The benefit of ducted air conditioning is that you can heat and cool a whole house. However, sometimes you may want to condition the air in selected rooms only. In that case, you can install a zoned system. Here are some pointers regarding these units.

Setting up the Zones

Before the installation, you will need to figure out how to define the zones. Different factors come into play when doing this. You can set them up based on usage. For example, bedrooms are primarily used at night, while living areas are used during the day. You can separate these two general regions to allow targeting of one over the other.

The architecture is also relevant. In a two-story home, the upper floor is often the hottest because heat rises, and the top level is exposed to the elements. Thus, you can put the upstairs in a distinct zone to receive extra cooling.
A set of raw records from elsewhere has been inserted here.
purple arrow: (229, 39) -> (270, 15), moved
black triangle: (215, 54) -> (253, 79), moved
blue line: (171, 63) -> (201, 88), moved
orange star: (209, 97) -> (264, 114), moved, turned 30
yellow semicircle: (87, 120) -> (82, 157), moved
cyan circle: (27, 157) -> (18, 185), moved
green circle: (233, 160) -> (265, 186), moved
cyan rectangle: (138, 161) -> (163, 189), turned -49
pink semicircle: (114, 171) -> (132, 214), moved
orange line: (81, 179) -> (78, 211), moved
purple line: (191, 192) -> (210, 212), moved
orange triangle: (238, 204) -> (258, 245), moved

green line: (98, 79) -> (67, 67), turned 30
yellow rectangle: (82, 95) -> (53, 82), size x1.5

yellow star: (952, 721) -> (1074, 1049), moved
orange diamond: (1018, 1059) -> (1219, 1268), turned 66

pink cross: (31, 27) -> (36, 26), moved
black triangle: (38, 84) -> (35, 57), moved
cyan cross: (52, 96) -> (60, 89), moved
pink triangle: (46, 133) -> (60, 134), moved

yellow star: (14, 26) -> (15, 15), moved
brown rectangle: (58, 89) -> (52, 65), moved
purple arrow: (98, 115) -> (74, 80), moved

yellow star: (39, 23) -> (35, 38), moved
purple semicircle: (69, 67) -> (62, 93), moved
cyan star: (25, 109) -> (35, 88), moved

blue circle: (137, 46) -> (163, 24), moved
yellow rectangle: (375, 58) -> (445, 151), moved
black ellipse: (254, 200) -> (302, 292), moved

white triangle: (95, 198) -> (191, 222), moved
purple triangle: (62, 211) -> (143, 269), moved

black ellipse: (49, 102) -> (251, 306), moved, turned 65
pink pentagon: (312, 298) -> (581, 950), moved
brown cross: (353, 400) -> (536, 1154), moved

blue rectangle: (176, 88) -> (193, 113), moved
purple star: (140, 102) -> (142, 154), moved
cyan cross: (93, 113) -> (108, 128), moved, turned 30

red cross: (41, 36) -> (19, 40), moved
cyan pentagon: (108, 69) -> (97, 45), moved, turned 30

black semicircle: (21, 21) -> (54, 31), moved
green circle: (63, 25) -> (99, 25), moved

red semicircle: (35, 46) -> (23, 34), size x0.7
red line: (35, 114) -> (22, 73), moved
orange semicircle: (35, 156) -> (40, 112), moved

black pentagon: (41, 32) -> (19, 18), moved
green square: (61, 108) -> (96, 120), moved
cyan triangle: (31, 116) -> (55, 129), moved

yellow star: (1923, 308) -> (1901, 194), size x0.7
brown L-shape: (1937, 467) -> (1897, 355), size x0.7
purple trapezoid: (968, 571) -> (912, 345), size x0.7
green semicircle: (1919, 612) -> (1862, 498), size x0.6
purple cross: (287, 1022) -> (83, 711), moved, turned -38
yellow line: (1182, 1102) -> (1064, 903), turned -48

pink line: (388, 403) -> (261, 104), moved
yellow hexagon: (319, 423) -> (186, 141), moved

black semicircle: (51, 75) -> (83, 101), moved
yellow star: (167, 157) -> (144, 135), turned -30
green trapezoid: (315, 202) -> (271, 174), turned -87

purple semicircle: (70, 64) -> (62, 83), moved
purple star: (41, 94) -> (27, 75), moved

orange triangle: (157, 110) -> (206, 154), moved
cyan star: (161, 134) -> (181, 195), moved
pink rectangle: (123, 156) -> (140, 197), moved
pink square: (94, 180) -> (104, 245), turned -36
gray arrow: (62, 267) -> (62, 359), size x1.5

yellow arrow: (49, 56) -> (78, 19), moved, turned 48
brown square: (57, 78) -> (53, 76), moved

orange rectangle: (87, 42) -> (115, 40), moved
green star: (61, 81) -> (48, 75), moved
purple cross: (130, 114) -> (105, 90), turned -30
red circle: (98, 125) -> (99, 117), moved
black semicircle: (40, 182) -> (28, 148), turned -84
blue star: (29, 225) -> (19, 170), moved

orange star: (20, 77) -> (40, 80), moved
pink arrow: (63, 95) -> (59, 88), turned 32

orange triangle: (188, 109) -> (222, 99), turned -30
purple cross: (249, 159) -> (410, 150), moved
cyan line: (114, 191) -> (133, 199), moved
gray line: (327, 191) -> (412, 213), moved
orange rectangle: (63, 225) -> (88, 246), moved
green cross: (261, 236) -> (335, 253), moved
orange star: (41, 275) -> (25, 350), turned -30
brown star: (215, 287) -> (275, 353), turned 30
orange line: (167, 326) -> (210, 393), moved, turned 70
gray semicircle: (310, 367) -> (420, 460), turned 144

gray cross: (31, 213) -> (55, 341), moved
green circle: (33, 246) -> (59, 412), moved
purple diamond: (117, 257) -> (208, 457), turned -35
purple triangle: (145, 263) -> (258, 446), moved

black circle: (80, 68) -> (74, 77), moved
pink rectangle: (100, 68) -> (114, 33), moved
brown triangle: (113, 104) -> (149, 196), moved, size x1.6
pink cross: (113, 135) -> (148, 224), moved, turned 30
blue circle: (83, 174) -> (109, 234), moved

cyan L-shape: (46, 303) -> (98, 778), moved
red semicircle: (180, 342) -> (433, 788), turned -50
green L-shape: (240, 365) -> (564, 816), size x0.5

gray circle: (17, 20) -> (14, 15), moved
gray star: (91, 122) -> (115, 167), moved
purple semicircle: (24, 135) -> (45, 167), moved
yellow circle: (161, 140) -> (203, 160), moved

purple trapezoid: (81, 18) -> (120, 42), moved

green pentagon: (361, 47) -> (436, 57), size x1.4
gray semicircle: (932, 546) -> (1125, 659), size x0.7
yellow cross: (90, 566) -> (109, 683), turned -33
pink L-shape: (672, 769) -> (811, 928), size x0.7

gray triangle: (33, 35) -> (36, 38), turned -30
A room with floor-to-ceiling windows that gets particularly hot could also be isolated.

Zones allow you to run the air conditioning efficiently. If you had to cool or heat the entire house equally, you would waste a lot of electricity to create comfort.

Enables a Lower-capacity Air Conditioner

The zoning feature will allow you to install a lower-capacity air conditioner. If you can target regions of the home, you don't need a system with capacity for the entire house. Usually, you can install a model that can manage the living areas, which may cover up to about two-thirds of the house's floor area. Your installer can suggest an appropriate capacity model that is not too small.

On the other hand, if you couldn't zone the air conditioning and only had the option to treat the entire house equally, then you would need a larger-capacity unit to bring rooms to the desired temperature.

How Does It Work?

You may wonder how the zoned system works. The indoor unit, which is often installed in the ceiling or under the floor, blows air into the ducts and room vents. A zoned system is set up with dampers in the duct network that can swivel to adjust the amount of air that flows through. So if a zone is set to not receive any heating or cooling, then the damper will close and the air will be blocked from flowing into the ducts.

Some air conditioners provide an on or off option for the zones, and others give more sophisticated control that lets you specify distinct temperatures for each zone.